There was once a clever woman of mixed blood, fluent in German, Hebrew and English, and schooled in the finest British schools of Tel Aviv, where her family lived in exile from Nazi Germany. Her parents were lovers of Epicurean culture, of great novelists, poets, composers. She went to an art school in London, travelled far and wide then returned to work as a copywriter in an advertising agency. With her third husband she met a much-feted poet and his poet wife.

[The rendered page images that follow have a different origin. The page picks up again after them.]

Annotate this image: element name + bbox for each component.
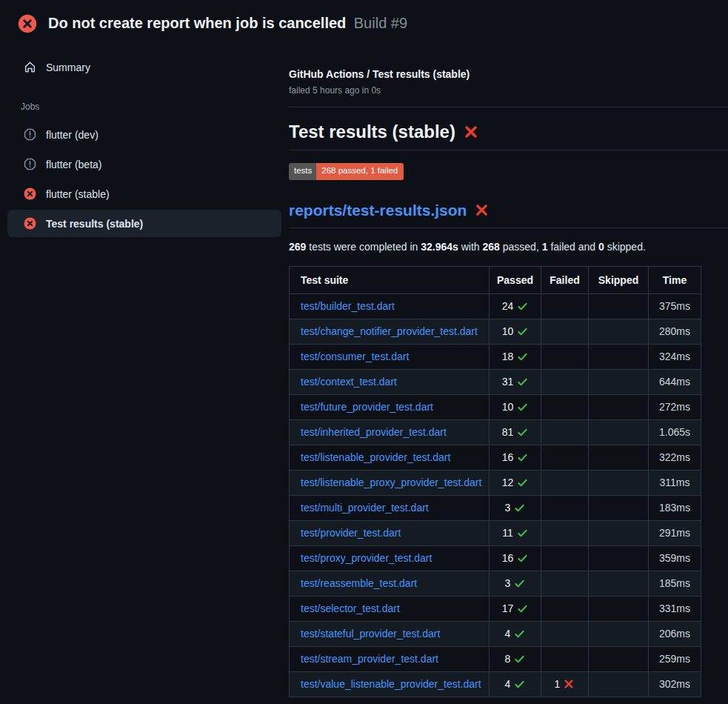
count-value: 16 <box>502 552 514 564</box>
failed-cell <box>541 470 589 495</box>
passed-cell: 12 <box>490 470 541 495</box>
count-value: 4 <box>505 628 511 640</box>
summary-fragment: 269 <box>289 241 306 253</box>
sidebar-item-job-2[interactable]: flutter (beta) <box>7 150 281 178</box>
test-suite-link[interactable]: test/inherited_provider_test.dart <box>301 426 447 438</box>
test-suite-link[interactable]: test/stream_provider_test.dart <box>301 653 438 665</box>
summary-fragment: 1 <box>542 241 548 253</box>
check-icon <box>517 528 528 539</box>
passed-cell: 16 <box>490 545 541 571</box>
passed-cell: 17 <box>490 596 541 621</box>
test-suite-link[interactable]: test/stateful_provider_test.dart <box>301 628 440 640</box>
test-suite-link[interactable]: test/value_listenable_provider_test.dart <box>301 678 481 690</box>
count-value: 12 <box>502 476 514 488</box>
time-cell: 185ms <box>649 571 701 596</box>
passed-cell: 10 <box>490 394 541 419</box>
jobs-list: flutter (dev)flutter (beta)flutter (stab… <box>0 121 289 237</box>
time-cell: 1.065s <box>649 419 701 445</box>
test-suite-cell: test/stream_provider_test.dart <box>290 646 490 671</box>
passed-cell: 16 <box>490 445 541 470</box>
test-suite-link[interactable]: test/consumer_test.dart <box>301 351 409 362</box>
main-content: GitHub Actions / Test results (stable) f… <box>289 41 728 697</box>
summary-fragment: with <box>458 241 483 253</box>
summary-fragment: 268 <box>483 241 500 253</box>
summary-fragment: tests were completed in <box>306 241 421 253</box>
table-header-row: Test suite Passed Failed Skipped Time <box>290 266 701 293</box>
sidebar-item-label: Test results (stable) <box>46 218 143 230</box>
table-row: test/future_provider_test.dart10272ms <box>290 394 701 419</box>
sidebar-item-job-3[interactable]: flutter (stable) <box>7 180 281 207</box>
skipped-cell <box>589 621 649 646</box>
sidebar-item-label: flutter (dev) <box>46 129 98 141</box>
skipped-cell <box>589 344 649 369</box>
test-suite-cell: test/provider_test.dart <box>290 520 490 545</box>
test-suite-link[interactable]: test/future_provider_test.dart <box>301 401 433 413</box>
sidebar-item-label: Summary <box>46 62 90 73</box>
time-cell: 331ms <box>649 596 701 621</box>
count-value: 11 <box>502 527 513 539</box>
check-icon <box>517 603 528 614</box>
test-suite-cell: test/builder_test.dart <box>290 293 490 319</box>
table-row: test/listenable_proxy_provider_test.dart… <box>290 470 701 495</box>
column-header-time: Time <box>649 266 701 293</box>
passed-cell: 18 <box>490 344 541 369</box>
sidebar-item-job-1[interactable]: flutter (dev) <box>7 121 281 148</box>
report-file-link[interactable]: reports/test-results.json <box>289 202 467 219</box>
header-divider <box>289 107 728 107</box>
test-suite-link[interactable]: test/multi_provider_test.dart <box>301 502 429 514</box>
test-suite-link[interactable]: test/provider_test.dart <box>301 527 401 539</box>
summary-fragment: 0 <box>598 241 604 253</box>
test-suite-link[interactable]: test/listenable_proxy_provider_test.dart <box>301 476 481 488</box>
table-row: test/stream_provider_test.dart8259ms <box>290 646 701 671</box>
test-suite-cell: test/listenable_proxy_provider_test.dart <box>290 470 490 495</box>
table-row: test/context_test.dart31644ms <box>290 369 701 394</box>
test-suite-link[interactable]: test/selector_test.dart <box>301 602 400 614</box>
sidebar-item-summary[interactable]: Summary <box>7 53 281 81</box>
skipped-cell <box>589 394 649 419</box>
time-cell: 272ms <box>649 394 701 419</box>
test-suite-link[interactable]: test/reassemble_test.dart <box>301 577 417 589</box>
table-row: test/multi_provider_test.dart3183ms <box>290 495 701 520</box>
test-summary-text: 269 tests were completed in 32.964s with… <box>289 241 728 253</box>
status-line: failed 5 hours ago in 0s <box>289 85 728 96</box>
failed-cell: 1 <box>541 671 589 697</box>
count-value: 17 <box>502 602 514 614</box>
check-icon <box>517 326 528 337</box>
test-suite-cell: test/value_listenable_provider_test.dart <box>290 671 490 697</box>
passed-cell: 8 <box>490 646 541 671</box>
jobs-section-label: Jobs <box>21 102 289 112</box>
test-suite-link[interactable]: test/builder_test.dart <box>301 300 395 312</box>
table-row: test/consumer_test.dart18324ms <box>290 344 701 369</box>
test-results-table: Test suite Passed Failed Skipped Time te… <box>289 266 701 697</box>
check-icon <box>517 351 528 362</box>
column-header-failed: Failed <box>541 266 589 293</box>
test-suite-link[interactable]: test/change_notifier_provider_test.dart <box>301 325 478 337</box>
badge-label: tests <box>289 163 316 180</box>
count-value: 8 <box>505 653 511 665</box>
test-suite-link[interactable]: test/listenable_provider_test.dart <box>301 451 450 463</box>
table-row: test/provider_test.dart11291ms <box>290 520 701 545</box>
home-icon <box>24 61 36 73</box>
count-value: 10 <box>502 401 514 413</box>
sidebar-item-job-4[interactable]: Test results (stable) <box>7 210 281 237</box>
failed-cell <box>541 445 589 470</box>
skipped-cell <box>589 545 649 571</box>
count-value: 10 <box>502 325 514 337</box>
test-suite-link[interactable]: test/proxy_provider_test.dart <box>301 552 432 564</box>
test-suite-link[interactable]: test/context_test.dart <box>301 376 397 388</box>
time-cell: 302ms <box>649 671 701 697</box>
test-suite-cell: test/stateful_provider_test.dart <box>290 621 490 646</box>
failed-x-icon <box>464 124 478 139</box>
sidebar: Summary Jobs flutter (dev)flutter (beta)… <box>0 41 289 239</box>
column-header-test-suite: Test suite <box>290 266 490 293</box>
failed-cell <box>541 344 589 369</box>
table-row: test/inherited_provider_test.dart811.065… <box>290 419 701 445</box>
failed-cell <box>541 369 589 394</box>
breadcrumb: GitHub Actions / Test results (stable) <box>289 68 728 80</box>
check-icon <box>514 502 525 514</box>
skipped-cell <box>589 445 649 470</box>
check-icon <box>514 578 525 589</box>
table-row: test/selector_test.dart17331ms <box>290 596 701 621</box>
failed-cell <box>541 545 589 571</box>
time-cell: 259ms <box>649 646 701 671</box>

The clever woman and her husband visited the two poets and their children in the countryside of Devon. While in the kitchen a secret kiss passed between her and the feted poet. A row broke out between the poet wife and the clever woman, over peeling of potatoes, a menial task, the clever woman preferred not to do, and so she marched into the garden and flirted with the feted poet next to some beanstalks.

Assia Wevill

Some six weeks passed until the clever woman met the feted the poet again and they began a passionate tryst. And at her workplace she would boast, ‘You know, in bed, he smells like a butcher.’ The mother poet discovered the affair. The feted poet refused to give up his exotic lover and her third husband, also a man of letters, attempted to die as he learned of their betrayal.

Sylvia Plath

The mistress of mixed blood landed in the arms of her lover who left his wife and children. Alas, soon the poet’s wife died. Lost and depressed, she took her own life. And so the mistress had to take over the caring of the poet’s children and the running of his house. A babe growing in her belly was aborted to avert any scandal.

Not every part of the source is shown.